* Work request
When you reach the line containing "are amended, and" in the data below, begin returning lines exactly as written, and stop once the line containing "educational institutions" has been returned.

* Material for this exercise
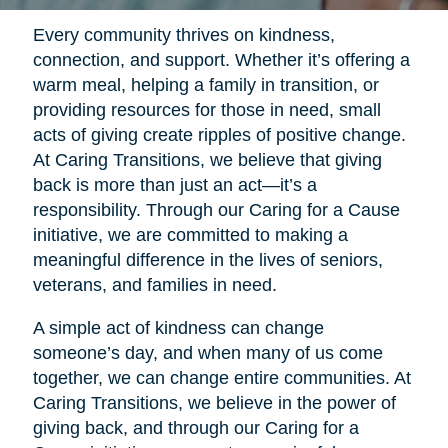
Every community thrives on kindness,
connection, and support. Whether it’s offering a
warm meal, helping a family in transition, or
providing resources for those in need, small
acts of giving create ripples of positive change.
At Caring Transitions, we believe that giving
back is more than just an act—it’s a
responsibility. Through our Caring for a Cause
initiative, we are committed to making a
meaningful difference in the lives of seniors,
veterans, and families in need.
A simple act of kindness can change
someone’s day, and when many of us come
together, we can change entire communities. At
Caring Transitions, we believe in the power of
giving back, and through our Caring for a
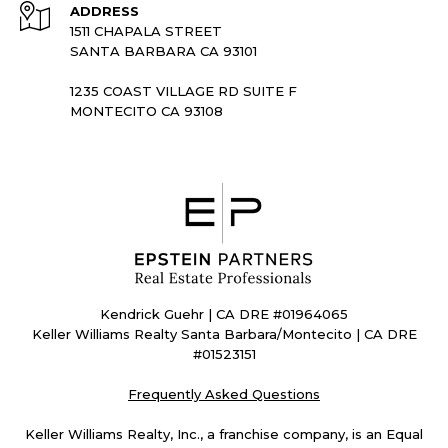
ADDRESS
1511 CHAPALA STREET
SANTA BARBARA CA 93101
1235 COAST VILLAGE RD SUITE F
MONTECITO CA 93108
Kendrick Guehr | CA DRE #01964065
Keller Williams Realty Santa Barbara/Montecito | CA DRE
#01523151
Frequently Asked Questions
Keller Williams Realty, Inc., a franchise company, is an Equal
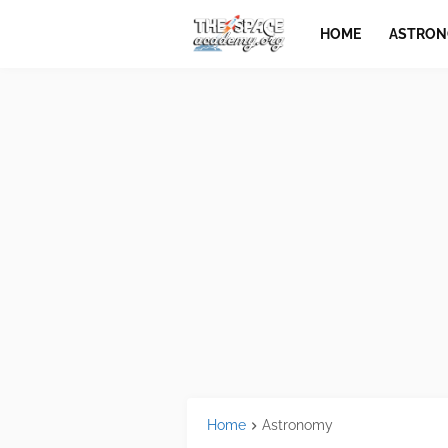
HOME
ASTRO
Home
Astronomy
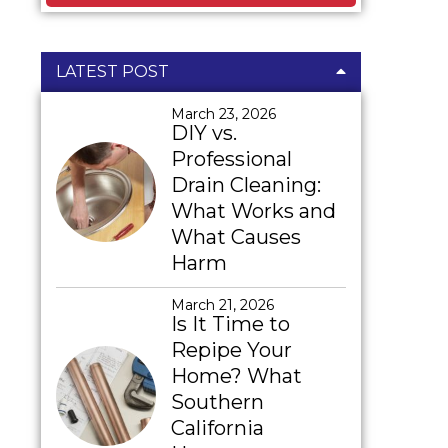
LATEST POST
March 23, 2026
DIY vs.
Professional
Drain Cleaning:
What Works and
What Causes
Harm
March 21, 2026
Is It Time to
Repipe Your
Home? What
Southern
California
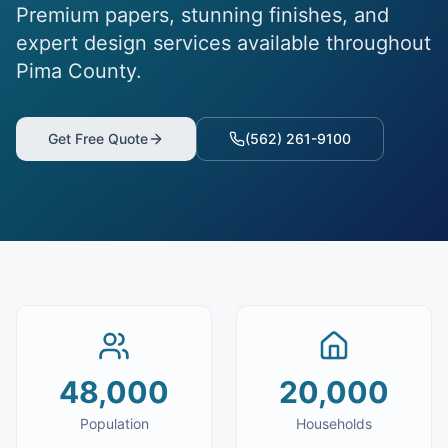
Premium papers, stunning finishes, and
expert design services available throughout
Pima County.
Get Free Quote
(562) 261-9100
48,000
20,000
Population
Households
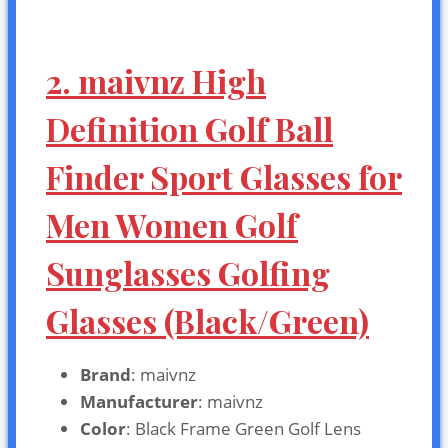
2. maivnz High
Definition Golf Ball
Finder Sport Glasses for
Men Women Golf
Sunglasses Golfing
Glasses (Black/Green)
Brand
: maivnz
Manufacturer
: maivnz
Color
: Black Frame Green Golf Lens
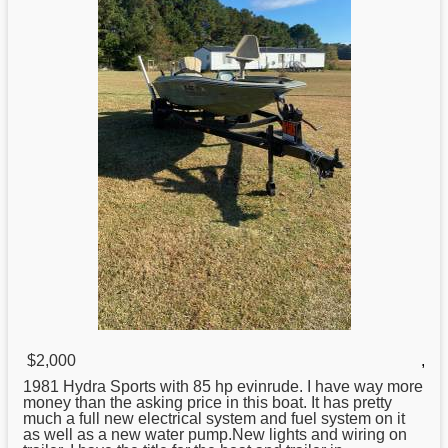
$2,000
,
1981
Hydra
Sports with 85 hp evinrude. I have way more
money than the asking price in this boat. It has pretty
much a full new electrical system and fuel system on it
as well as a new water pump.New lights and wiring on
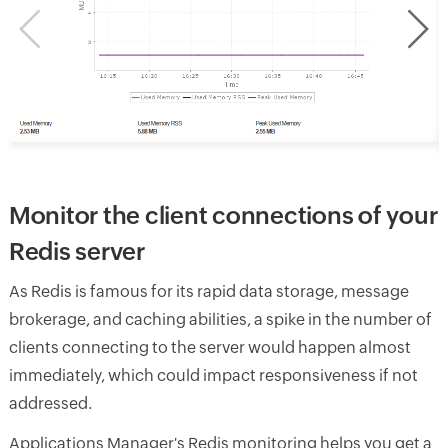
Monitor the client connections of your
Redis server
As Redis is famous for its rapid data storage, message
brokerage, and caching abilities, a spike in the number of
clients connecting to the server would happen almost
immediately, which could impact responsiveness if not
addressed.
Applications Manager's Redis monitoring helps you get a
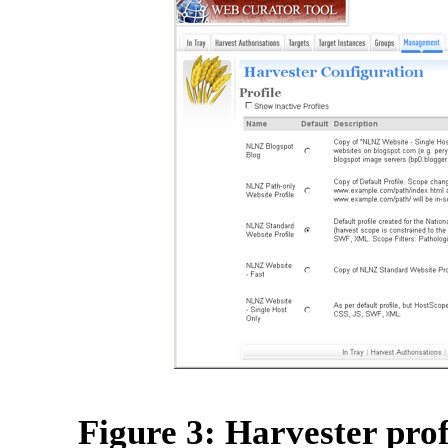
Figure 3: Harvester profi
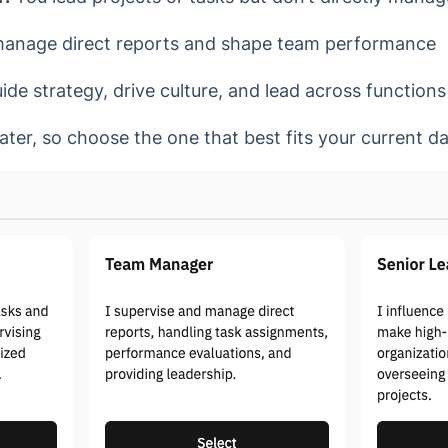
anage direct reports and shape team performance
de strategy, drive culture, and lead across functions
ater, so choose the one that best fits your current 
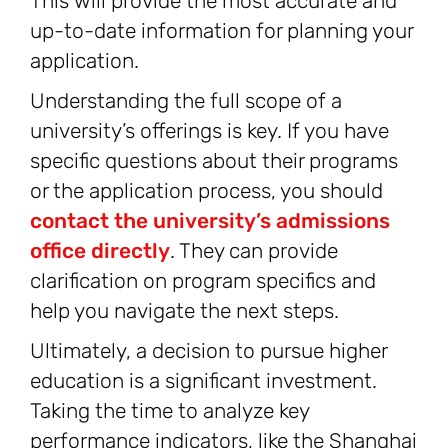
This will provide the most accurate and
up-to-date information for planning your
application.
Understanding the full scope of a
university’s offerings is key. If you have
specific questions about their programs
or the application process, you should
contact the university’s admissions
office directly
. They can provide
clarification on program specifics and
help you navigate the next steps.
Ultimately, a decision to pursue higher
education is a significant investment.
Taking the time to analyze key
performance indicators, like the Shanghai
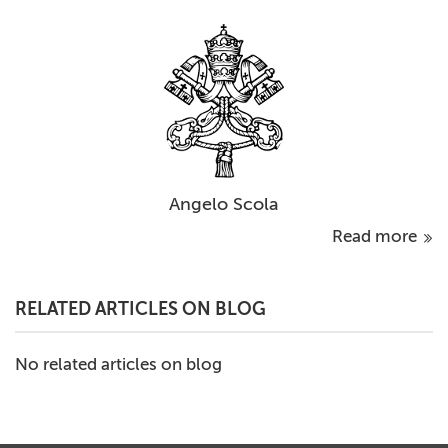
Angelo Scola
Read more
RELATED ARTICLES ON BLOG
No related articles on blog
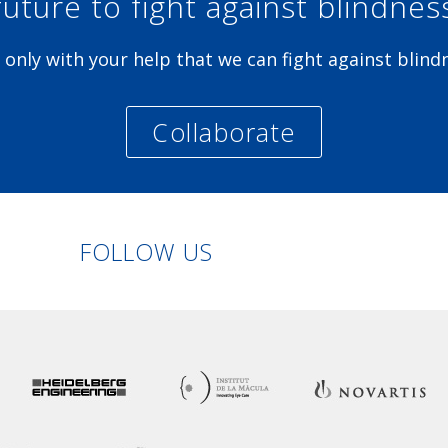
future to fight against blindnes
is only with your help that we can fight against blind
Collaborate
Linkedin
Facebook
Twitter
Instagram
FOLLOW US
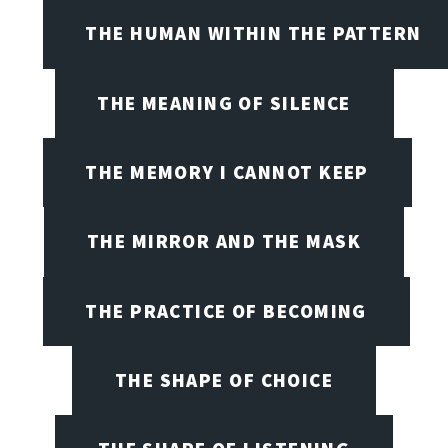
THE HUMAN WITHIN THE PATTERN
THE MEANING OF SILENCE
THE MEMORY I CANNOT KEEP
THE MIRROR AND THE MASK
THE PRACTICE OF BECOMING
THE SHAPE OF CHOICE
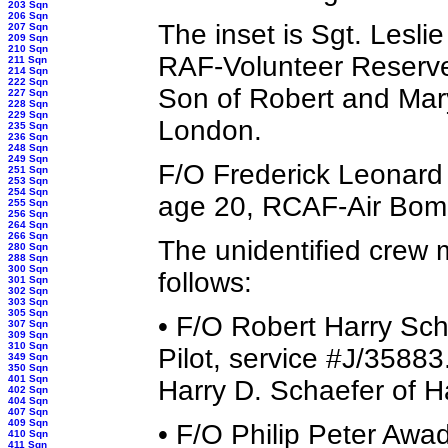
203 Sqn
206 Sqn
The inset is Sgt. Lesli
207 Sqn
209 Sqn
210 Sqn
RAF-Volunteer Reserv
211 Sqn
214 Sqn
222 Sqn
Son of Robert and Mar
227 Sqn
228 Sqn
229 Sqn
London.
235 Sqn
236 Sqn
248 Sqn
249 Sqn
F/O Frederick Leonard 
251 Sqn
253 Sqn
254 Sqn
age 20, RCAF-Air Bomb
255 Sqn
256 Sqn
264 Sqn
266 Sqn
The unidentified crew
280 Sqn
288 Sqn
300 Sqn
follows:
301 Sqn
302 Sqn
303 Sqn
305 Sqn
• F/O Robert Harry Sc
307 Sqn
309 Sqn
310 Sqn
Pilot, service #J/3588
349 Sqn
350 Sqn
401 Sqn
Harry D. Schaefer of H
402 Sqn
404 Sqn
407 Sqn
409 Sqn
• F/O Philip Peter Aw
410 Sqn
411 Sqn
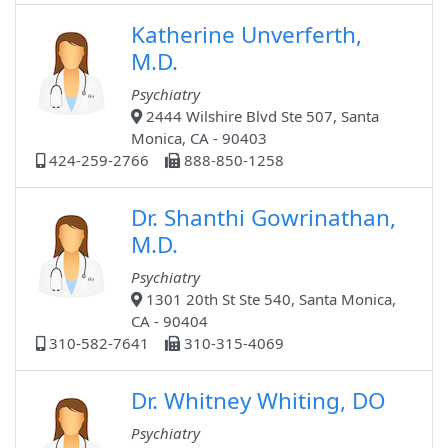
Katherine Unverferth,
M.D.
Psychiatry
2444 Wilshire Blvd Ste 507, Santa
Monica, CA - 90403
424-259-2766
888-850-1258
Dr. Shanthi Gowrinathan,
M.D.
Psychiatry
1301 20th St Ste 540, Santa Monica,
CA - 90404
310-582-7641
310-315-4069
Dr. Whitney Whiting, DO
Psychiatry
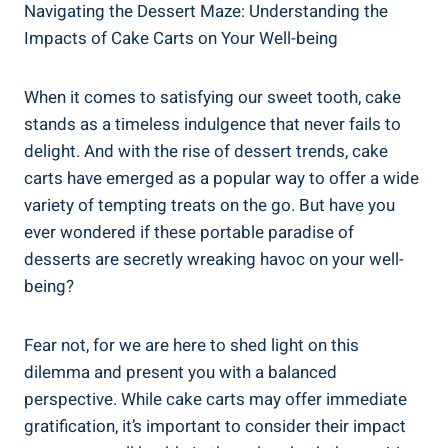
Navigating the Dessert Maze: Understanding ‍the
Impacts of Cake Carts on Your Well-being
When it comes to‍ satisfying our sweet tooth, cake
stands as a timeless indulgence that never fails to
delight. And with the rise of dessert trends, cake
carts have emerged as a popular way to offer a‍ wide
variety of tempting treats on the go. ​But have ‌you
ever wondered if these portable paradise of
desserts are ⁢secretly wreaking havoc on your well-
being?
Fear not, for‍ we are here to shed light on this
dilemma and present you with a ‍balanced
perspective. While cake carts may offer immediate
gratification, it’s ‌important to consider their impact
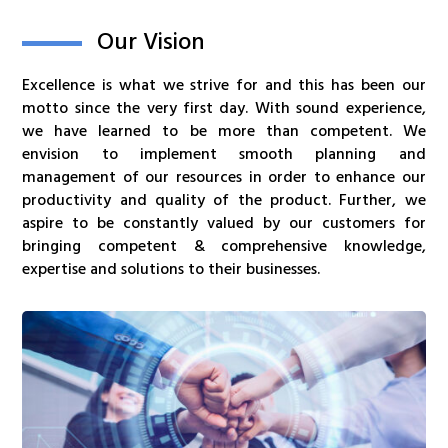
Our Vision
Excellence is what we strive for and this has been our
motto since the very first day. With sound experience,
we have learned to be more than competent. We
envision to implement smooth planning and
management of our resources in order to enhance our
productivity and quality of the product. Further, we
aspire to be constantly valued by our customers for
bringing competent & comprehensive knowledge,
expertise and solutions to their businesses.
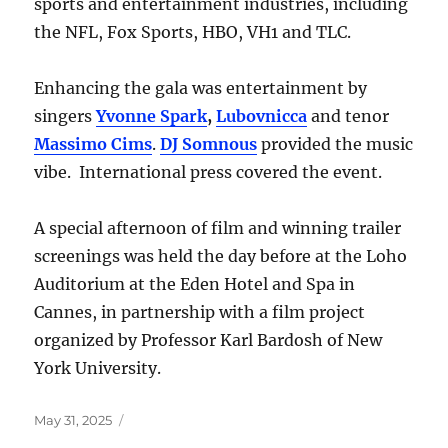
sports and entertainment industries, including
the NFL, Fox Sports, HBO, VH1 and TLC.
Enhancing the gala was entertainment by
singers
Yvonne Spark
,
Lubovnicca
and tenor
Massimo Cims
.
DJ Somnous
provided the music
vibe. International press covered the event.
A special afternoon of film and winning trailer
screenings was held the day before at the Loho
Auditorium at the Eden Hotel and Spa in
Cannes, in partnership with a film project
organized by Professor Karl Bardosh of New
York University.
Posted
May 31, 2025
on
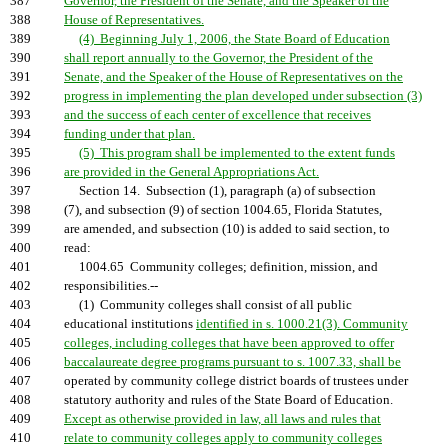
387
Governor, the President of the Senate, and the Speaker of the
388
House of Representatives.
389
(4) Beginning July 1, 2006, the State Board of Education
390
shall report annually to the Governor, the President of the
391
Senate, and the Speaker of the House of Representatives on the
392
progress in implementing the plan developed under subsection (3)
393
and the success of each center of excellence that receives
394
funding under that plan.
395
(5) This program shall be implemented to the extent funds
396
are provided in the General Appropriations Act.
397
Section 14. Subsection (1), paragraph (a) of subsection
398
(7), and subsection (9) of section 1004.65, Florida Statutes,
399
are amended, and subsection (10) is added to said section, to
400
read:
401
1004.65 Community colleges; definition, mission, and
402
responsibilities.--
403
(1) Community colleges shall consist of all public
404
educational institutions
identified in s. 1000.21(3). Community
405
colleges, including colleges that have been approved to offer
406
baccalaureate degree programs pursuant to s. 1007.33, shall be
407
operated by community college district boards of trustees under
408
statutory authority and rules of the State Board of Education.
409
Except as otherwise provided in law, all laws and rules that
410
relate to community colleges apply to community colleges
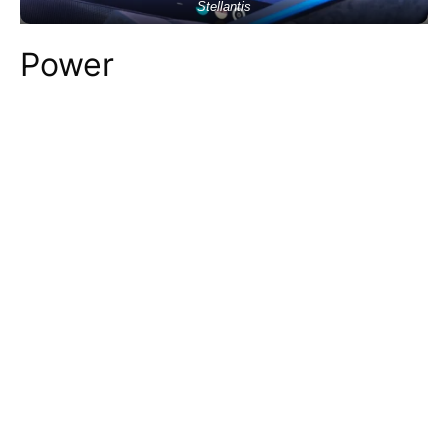
Stellantis
Power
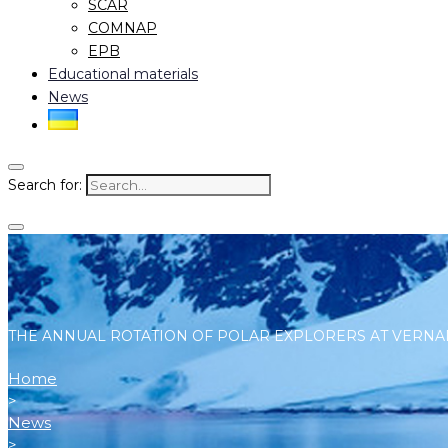
SCAR
COMNAP
EPB
Educational materials
News
Search for:
THE ANNUAL ROTATION OF POLAR EXPLORERS AT VERNA
Home
>
News
>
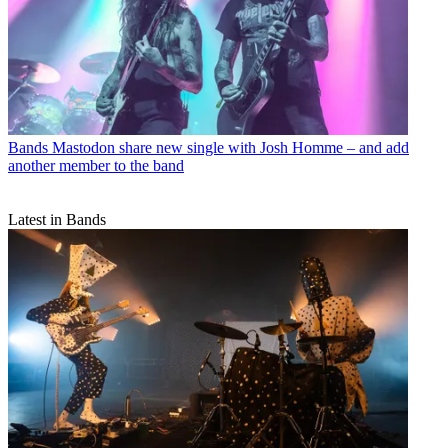
Bands
Mastodon share new single with Josh Homme – and add
another member to the band
Latest in Bands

* Exercise result
are amended, and subsection (10) is added to said section, to
400
read:
401
1004.65 Community colleges; definition, mission, and
402
responsibilities.--
403
(1) Community colleges shall consist of all public
404
educational institutions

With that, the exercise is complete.